Vital for Singapore to retain its commitment to manufacturing
AFTER seven months of contraction in manufacturing as measured by the purchasing managers' index (PMI), concerns are surfacing about the future of the sector. Should Singapore, despite having relatively high costs, and land and labour constraints, continue to emphasise and encourage manufacturing? Why should it do so?
International experience shows that as economies mature and incomes rise, the manufacturing sector tends to shrink as a proportion of GDP. In Hong Kong (which, as a city economy, is often compared with Singapore), the share of manufacturing in national income has dropped most dramatically - from around 24 per cent in 1980 to just 1.3 per cent today. In the US, UK and France, too, manufacturing has shrunk, to around 10 per cent from roughly double that proportion in 1980. However, some advanced countries have been able to retain a larger share of manufacturing. In Japan and Germany, manufacturing still accounts for around 20 per cent of GDP. Singapore's share of manufacturing has also come down from 28 per cent of GDP in 2005 - although it still remains significant, at around 20 per cent.
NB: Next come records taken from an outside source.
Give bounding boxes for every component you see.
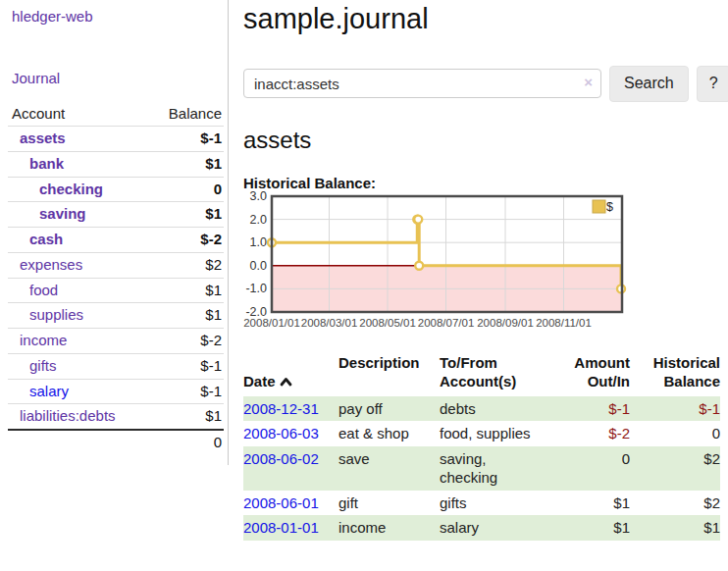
data-point-marker (415, 261, 423, 269)
transaction-description: pay off (338, 396, 440, 422)
transaction-amount: $-1 (557, 396, 630, 422)
accounts-total-spacer (8, 430, 147, 455)
account-balance: $-1 (147, 353, 224, 379)
account-row: income$-2 (8, 329, 224, 354)
register-header-accounts: To/From Account(s) (440, 351, 557, 396)
chart-svg: $3.02.01.00.0-1.0-2.02008/01/012008/03/0… (243, 194, 720, 332)
chart-title: Historical Balance: (243, 175, 728, 191)
account-link-food[interactable]: food (29, 282, 58, 298)
account-balance: 0 (147, 177, 224, 202)
y-axis-tick-label: 2.0 (250, 212, 267, 226)
accounts-total-value: 0 (147, 430, 224, 455)
transaction-amount: $1 (557, 491, 630, 516)
sidebar-item-journal[interactable]: Journal (12, 70, 228, 86)
account-row: food$1 (8, 278, 224, 303)
sidebar: hledger-web Journal Account Balance asse… (0, 0, 229, 465)
transaction-amount: 0 (557, 446, 630, 491)
account-link-income[interactable]: income (20, 332, 67, 348)
account-link-cash[interactable]: cash (29, 231, 63, 247)
x-axis-tick-label: 2008/01/01 (243, 317, 300, 329)
transaction-date-link[interactable]: 2008-06-03 (243, 425, 319, 441)
register-header-row: Date Description To/From Account(s) Amou… (243, 351, 720, 396)
clear-search-icon[interactable]: × (584, 74, 593, 90)
transaction-row: 2008-12-31pay offdebts$-1$-1 (243, 396, 720, 422)
transaction-balance: $2 (630, 446, 720, 491)
account-row: expenses$2 (8, 252, 224, 278)
account-balance: $1 (147, 202, 224, 228)
transaction-date-link[interactable]: 2008-01-01 (243, 519, 319, 536)
account-link-saving[interactable]: saving (39, 205, 86, 222)
register-header-amount: Amount Out/In (557, 351, 630, 396)
y-axis-tick-label: 0.0 (250, 258, 267, 272)
x-axis-tick-label: 2008/09/01 (477, 317, 534, 329)
transaction-balance: $2 (630, 491, 720, 516)
account-heading: assets (243, 127, 728, 154)
search-input-wrap: × (243, 69, 601, 98)
transaction-row: 2008-06-01giftgifts$1$2 (243, 491, 720, 516)
accounts-tbody: assets$-1bank$1checking0saving$1cash$-2e… (8, 127, 224, 431)
transaction-balance: $1 (630, 515, 720, 541)
accounts-header-account: Account (8, 102, 147, 127)
transaction-date-link[interactable]: 2008-12-31 (243, 400, 319, 417)
account-link-salary[interactable]: salary (29, 383, 69, 399)
account-link-liabilities-debts[interactable]: liabilities:debts (20, 407, 116, 424)
register-header-date[interactable]: Date (243, 351, 338, 396)
transaction-description: save (338, 446, 440, 491)
transaction-row: 2008-01-01incomesalary$1$1 (243, 515, 720, 541)
sort-ascending-icon (280, 373, 292, 389)
register-header-balance: Historical Balance (630, 351, 720, 396)
x-axis-tick-label: 2008/11/01 (536, 317, 592, 329)
transaction-description: income (338, 515, 440, 541)
account-balance: $1 (147, 303, 224, 329)
transaction-amount: $-2 (557, 421, 630, 446)
account-row: assets$-1 (8, 127, 224, 152)
transaction-description: eat & shop (338, 421, 440, 446)
transaction-date-link[interactable]: 2008-06-01 (243, 494, 319, 511)
y-axis-tick-label: 3.0 (250, 189, 267, 203)
account-row: saving$1 (8, 202, 224, 228)
transaction-accounts: food, supplies (440, 421, 557, 446)
account-link-expenses[interactable]: expenses (20, 256, 82, 273)
transaction-balance: 0 (630, 421, 720, 446)
transaction-row: 2008-06-02savesaving, checking0$2 (243, 446, 720, 491)
x-axis-tick-label: 2008/07/01 (418, 317, 475, 329)
account-link-bank[interactable]: bank (29, 155, 64, 172)
account-balance: $-2 (147, 228, 224, 253)
app-title-link[interactable]: hledger-web (12, 8, 228, 25)
help-button[interactable]: ? (697, 66, 728, 102)
transaction-description: gift (338, 491, 440, 516)
search-input[interactable] (243, 69, 601, 98)
search-button[interactable]: Search (609, 66, 689, 102)
account-balance: $-1 (147, 127, 224, 152)
account-link-gifts[interactable]: gifts (29, 357, 57, 374)
account-balance: $2 (147, 252, 224, 278)
register-header-description: Description (338, 351, 440, 396)
account-link-checking[interactable]: checking (39, 181, 103, 197)
accounts-total-row: 0 (8, 430, 224, 455)
account-row: cash$-2 (8, 228, 224, 253)
transaction-accounts: gifts (440, 491, 557, 516)
transaction-row: 2008-06-03eat & shopfood, supplies$-20 (243, 421, 720, 446)
historical-balance-chart: $3.02.01.00.0-1.0-2.02008/01/012008/03/0… (243, 194, 728, 332)
account-row: liabilities:debts$1 (8, 404, 224, 430)
accounts-table: Account Balance assets$-1bank$1checking0… (8, 102, 224, 455)
search-bar: × Search ? (243, 66, 728, 102)
account-balance: $-1 (147, 379, 224, 404)
transaction-accounts: salary (440, 515, 557, 541)
transaction-accounts: saving, checking (440, 446, 557, 491)
account-balance: $1 (147, 404, 224, 430)
y-axis-tick-label: 1.0 (250, 235, 267, 249)
account-row: salary$-1 (8, 379, 224, 404)
account-link-assets[interactable]: assets (20, 130, 66, 146)
accounts-header-row: Account Balance (8, 102, 224, 127)
account-row: gifts$-1 (8, 353, 224, 379)
account-row: checking0 (8, 177, 224, 202)
account-row: bank$1 (8, 151, 224, 177)
app-window: hledger-web Journal Account Balance asse… (0, 0, 728, 541)
account-link-supplies[interactable]: supplies (29, 306, 83, 323)
transaction-accounts: debts (440, 396, 557, 422)
transaction-amount: $1 (557, 515, 630, 541)
transaction-date-link[interactable]: 2008-06-02 (243, 450, 319, 467)
main-content: sample.journal × Search ? assets Histori… (243, 0, 728, 541)
register-tbody: 2008-12-31pay offdebts$-1$-12008-06-03ea… (243, 396, 720, 541)
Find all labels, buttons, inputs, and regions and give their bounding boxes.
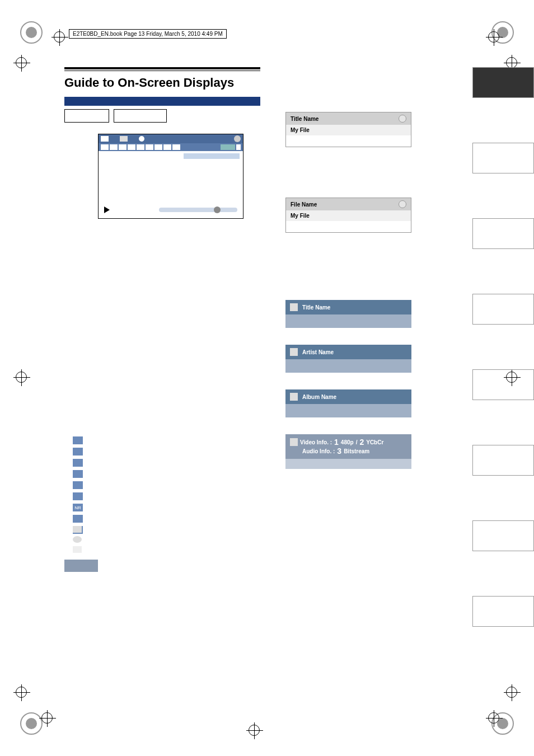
bar-label: Album Name [302,394,336,400]
side-tab [472,67,534,98]
side-tab [472,445,534,476]
album-name-bar: Album Name [285,389,411,417]
crosshair [13,369,30,386]
angle-icon [73,470,83,478]
side-tabs [472,67,534,627]
nr-icon [154,144,162,150]
audio-icon [73,448,83,456]
osd-tab [120,136,128,142]
callout-3: 3 [337,447,341,456]
osd-footer [99,201,243,218]
crosshair [13,55,30,72]
crosshair [39,710,56,727]
clock-icon [139,136,144,142]
callout-1: 1 [334,438,339,447]
osd-toolbar [99,143,243,151]
subtitle-icon [119,144,127,150]
rule [64,71,260,71]
side-tab [472,294,534,325]
usb-icon [73,546,82,553]
icon-legend: NR [73,436,83,534]
marker-icon [73,492,83,500]
file-name-panel: File Name My File [285,198,411,233]
repeat-icon [73,481,83,489]
osd-mockup [98,134,243,219]
nr-icon: NR [73,504,83,511]
disc-icon [399,200,406,208]
sep: / [356,439,358,445]
crosshair [486,29,503,46]
audio-icon [110,144,118,150]
side-tab [472,520,534,551]
marker-icon [146,144,153,150]
page-title: Guide to On-Screen Displays [64,76,473,90]
repeat-icon [137,144,144,150]
play-icon [104,206,110,213]
gray-block [64,560,98,572]
panel-header: Title Name [286,112,411,125]
music-icon [290,303,298,311]
video-audio-panel: Video Info. : 1 480p / 2 YCbCr Audio Inf… [285,434,411,459]
reg-mark [20,21,43,44]
crosshair [246,722,263,739]
panel-value: My File [286,125,411,135]
callout-2: 2 [359,438,364,447]
sd-icon [73,526,82,533]
video-info-label: Video Info. : [300,439,332,445]
osd-titlebar [99,134,243,143]
title-name-bar: Title Name [285,300,411,328]
panel-header: File Name [286,198,411,210]
info-row [184,153,240,159]
side-tab [472,369,534,400]
osd-body [99,151,243,201]
info-icon [290,438,298,446]
rule [64,67,260,69]
indicator [221,144,235,150]
empty-box [64,109,109,123]
panel-value: My File [286,210,411,221]
angle-icon [128,144,135,150]
bar-label: Title Name [302,304,330,311]
panel-title: Title Name [291,116,318,122]
crosshair [51,29,68,46]
crosshair [504,684,521,701]
magnify-icon [101,144,109,150]
progress-bar[interactable] [159,208,237,212]
album-icon [290,393,298,401]
side-tab [472,218,534,249]
side-tab [472,143,534,173]
disc-info-icon [73,515,83,523]
panel-title: File Name [291,201,317,208]
progress-thumb[interactable] [214,206,221,213]
setup-icon [172,144,180,150]
bar-label: Artist Name [302,349,334,355]
artist-icon [290,348,298,356]
empty-box [114,109,167,123]
indicator [236,144,241,150]
side-tab [472,596,534,627]
osd-tab [101,136,109,142]
section-bar [64,97,260,106]
subtitle-icon [73,459,83,467]
crosshair [486,710,503,727]
artist-name-bar: Artist Name [285,345,411,373]
disc-icon [399,115,406,123]
disc-info-icon [163,144,171,150]
disc-small-icon [73,536,82,543]
disc-icon [234,135,241,142]
video-cs: YCbCr [366,439,383,445]
audio-fmt: Bitstream [344,448,369,454]
crosshair [13,684,30,701]
source-icons [73,526,82,553]
title-name-panel: Title Name My File [285,112,411,147]
video-res: 480p [341,439,354,445]
panel-footer [285,459,411,469]
audio-info-label: Audio Info. : [302,448,335,454]
book-header: E2TE0BD_EN.book Page 13 Friday, March 5,… [69,29,227,39]
magnify-icon [73,436,83,444]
Moreover, as the Economic Development Board (EDB) announced on Tuesday, Singapore is still attracting high levels of investment in the sector. Last year, investments in fixed assets (which are mainly manufacturing-related) were S$11.5 billion, well above the target of S$8-10 billion. While some manufacturing-related investments can be footloose in the sense that factories can (and often do) move to cheaper locations, many of the investments Singapore has secured are not easily mobile. For instance, chemical and pharmaceutical plants, as well as semiconductor facilities, are high-value, long-term investments that typically remain for decades. For this reason alone, there is no chance that Singapore's manufacturing will go the way of Hong Kong's, which has almost totally migrated to southern China.